On Wed, May 17, 2017 at 07:52:38AM +0100, Richard Sandiford wrote:
> 2017-05-17 Richard Sandiford <[email protected]>
>
> gcc/
> * tree-ssa-strlen.c (strinfo): Rename the length field to
> nonzero_chars. Add a full_string_p field.
> (compare_nonzero_chars, zero_length_string_p): New functions.
> (get_addr_stridx): Add an offset_out parameter.
> Use compare_nonzero_chars.
> (get_stridx): Update accordingly. Use compare_nonzero_chars.
> (new_strinfo): Update after above changes to strinfo.
> (set_endptr_and_length): Set full_string_p.
> (get_string_length): Update after above changes to strinfo.
> (unshare_strinfo): Update call to new_strinfo.
> (maybe_invalidate): Likewise.
> (get_stridx_plus_constant): Change off to unsigned HOST_WIDE_INT.
> Use compare_nonzero_chars and zero_string_p. Treat nonzero_chars
> as a uhwi instead of an shwi. Update after above changes to
> strinfo and new_strinfo.
> (zero_length_string): Assert that chainsi contains full strings.
> Use zero_length_string_p. Update call to new_strinfo.
> (adjust_related_strinfos): Update after above changes to strinfo.
> Copy full_string_p from origsi.
> (adjust_last_stmt): Use zero_length_string_p.

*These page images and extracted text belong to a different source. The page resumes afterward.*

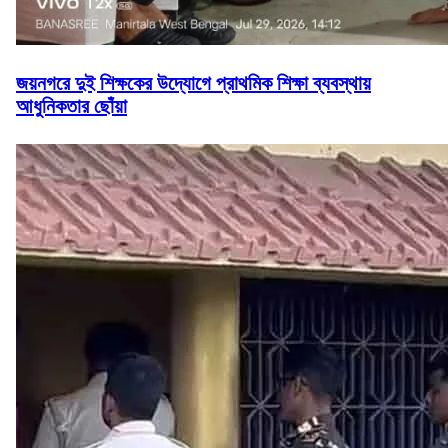
জয়নগরে দুই শিক্ষকের উদ্যোগে প্রাথমিক শিক্ষা ব্যবস্থায়
আধুনিকতার ছোঁয়া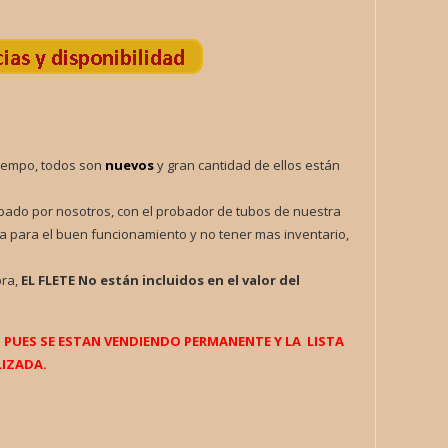
iempo, todos son
nuevos
y gran cantidad de ellos están
obado por nosotros, con el probador de tubos de nuestra
a para el buen funcionamiento y no tener mas inventario,
pra,
EL FLETE
No están incluidos en el valor del
UES SE ESTAN VENDIENDO PERMANENTE Y LA LISTA
IZADA.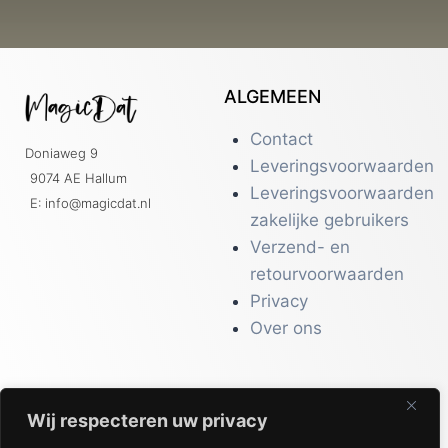
ALGEMEEN
Contact
Doniaweg 9
Leveringsvoorwaarden
9074 AE Hallum
Leveringsvoorwaarden
E: info@magicdat.nl
zakelijke gebruikers
Verzend- en
retourvoorwaarden
Privacy
Over ons
Wij respecteren uw privacy
CATALOGI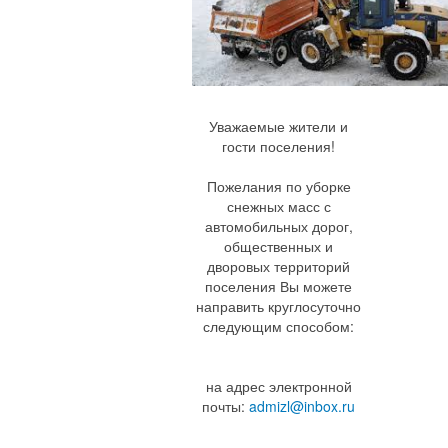
Уважаемые жители и
гости поселения!
Пожелания по уборке
снежных масс с
автомобильных дорог,
общественных и
дворовых территорий
поселения Вы можете
направить круглосуточно
следующим способом:
на адрес электронной
почты:
admizl@inbox.ru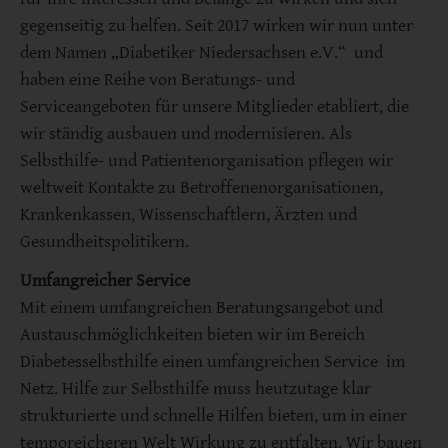
gegenseitig zu helfen. Seit 2017 wirken wir nun unter
dem Namen „Diabetiker Niedersachsen e.V.“ und
haben eine Reihe von Beratungs- und
Serviceangeboten für unsere Mitglieder etabliert, die
wir ständig ausbauen und modernisieren. Als
Selbsthilfe- und Patientenorganisation pflegen wir
weltweit Kontakte zu Betroffenenorganisationen,
Krankenkassen, Wissenschaftlern, Ärzten und
Gesundheitspolitikern.
Umfangreicher Service
Mit einem umfangreichen Beratungsangebot und
Austauschmöglichkeiten bieten wir im Bereich
Diabetesselbsthilfe einen umfangreichen Service im
Netz. Hilfe zur Selbsthilfe muss heutzutage klar
strukturierte und schnelle Hilfen bieten, um in einer
temporeicheren Welt Wirkung zu entfalten. Wir bauen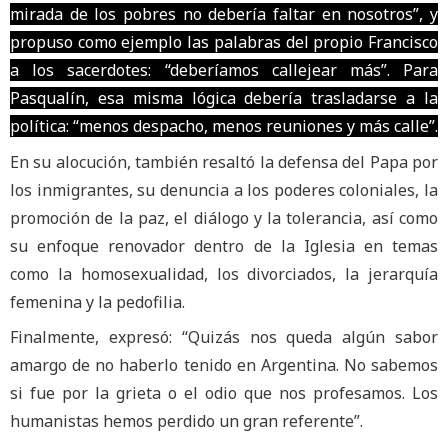
mirada de los pobres no debería faltar en nosotros”, y
propuso como ejemplo las palabras del propio Francisco
a los sacerdotes: “deberíamos callejear más”. Para
Pasqualín, esa misma lógica debería trasladarse a la
política: “menos despacho, menos reuniones y más calle”.
En su alocución, también resaltó la defensa del Papa por
los inmigrantes, su denuncia a los poderes coloniales, la
promoción de la paz, el diálogo y la tolerancia, así como
su enfoque renovador dentro de la Iglesia en temas
como la homosexualidad, los divorciados, la jerarquía
femenina y la pedofilia.
Finalmente, expresó: “Quizás nos queda algún sabor
amargo de no haberlo tenido en Argentina. No sabemos
si fue por la grieta o el odio que nos profesamos. Los
humanistas hemos perdido un gran referente”.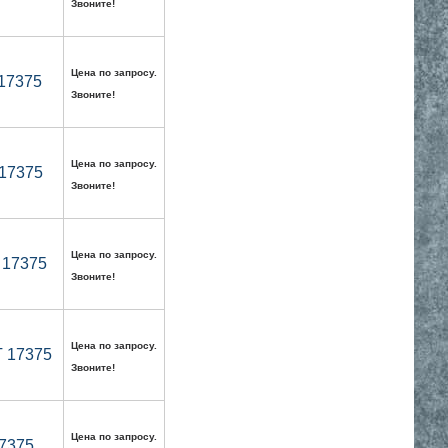
Звоните!
Цена по запросу.
 17375
Звоните!
Цена по запросу.
 17375
Звоните!
Цена по запросу.
 17375
Звоните!
Цена по запросу.
Т 17375
Звоните!
Цена по запросу.
17375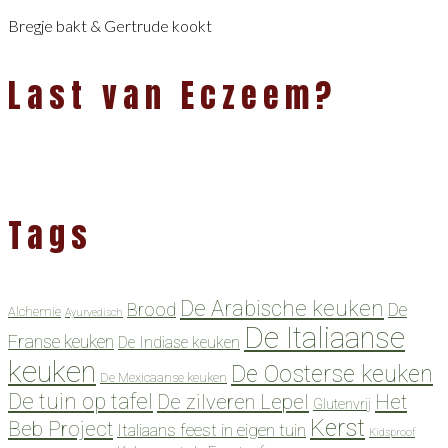
Bregje bakt & Gertrude kookt
Last van Eczeem?
Tags
De Arabische keuken
Brood
De
Alchemie
Ayurvedisch
De Italiaanse
Franse keuken
De Indiase keuken
keuken
De Oosterse keuken
De Mexicaanse keuken
De tuin op tafel
De zilveren Lepel
Het
Glutenvrij
Kerst
Beb Project
Italiaans feest in eigen tuin
Kidsproof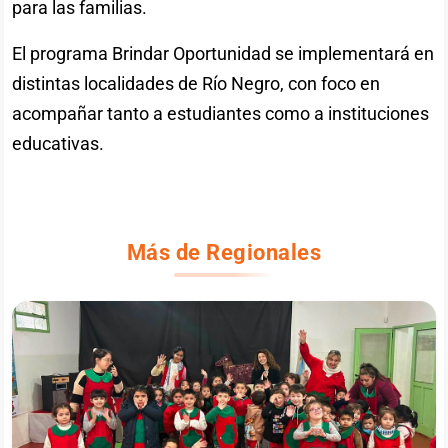
para las familias.
El programa Brindar Oportunidad se implementará en
distintas localidades de Río Negro, con foco en
acompañar tanto a estudiantes como a instituciones
educativas.
Más de Regionales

> (handle_builtin_strlen): Update after above changes to strinfo and
> new_strinfo. Install the lhs as the string length if the previous
> entry didn't describe a full string.
> (handle_builtin_strchr): Update after above changes to strinfo
> and new_strinfo.
> (handle_builtin_strcpy): Likewise.
> (handle_builtin_strcat): Likewise.
> (handle_builtin_malloc): Likewise.
> (handle_pointer_plus): Likewise.
> (handle_builtin_memcpy): Likewise. Track nonzero characters
> that aren't necessarily followed by a nul terminator.
> (handle_char_store): Likewise.
>
> gcc/testsuite/
> * gcc.dg/strlenopt-32.c: New testcase.
> * gcc.dg/strlenopt-33.c: Likewise.
> * gcc.dg/strlenopt-33g.c: Likewise.
> * gcc.dg/strlenopt-34.c: Likewise.
> * gcc.dg/strlenopt-35.c: Likewise.
Ok, with a small nit.
> @@ -501,8 +550,8 @@ set_endptr_and_length (location_t loc, s
> static tree
> get_string_length (strinfo *si)
> {
> - if (si->length)
> - return si->length;
> + if (si->nonzero_chars)
> + return si->full_string_p ? si->nonzero_chars : NULL;
This should be NULL_TREE.
>
> if (si->stmt)
> {
> @@ -595,19 +644,19 @@ get_string_length (strinfo *si)
> for (strinfo *chainsi = verify_related_strinfos (si);
> chainsi != NULL;
> chainsi = get_next_strinfo (chainsi))
> - if (chainsi->length == NULL)
> + if (chainsi->nonzero_chars == NULL)
and this actually too (though it is preexisting).
For future work, it would be nice if we could handle not just
memcpy and single character stores, but also cases where a memcpy
is folded into a store of couple of adjacent bytes, say
MEM_REF[ptr, 0] = 0x12345678;
is storing 4 non-zero bytes, while = 0x345678; would be zero nonzero_chars +
full_string_p for big endian and 3 non-zero bytes plus zero byte on little
endian. One could use native_encode_expr on the rhs and then determine the
nonzero count at the start and optional presence of a zero char afterwards.
Jakub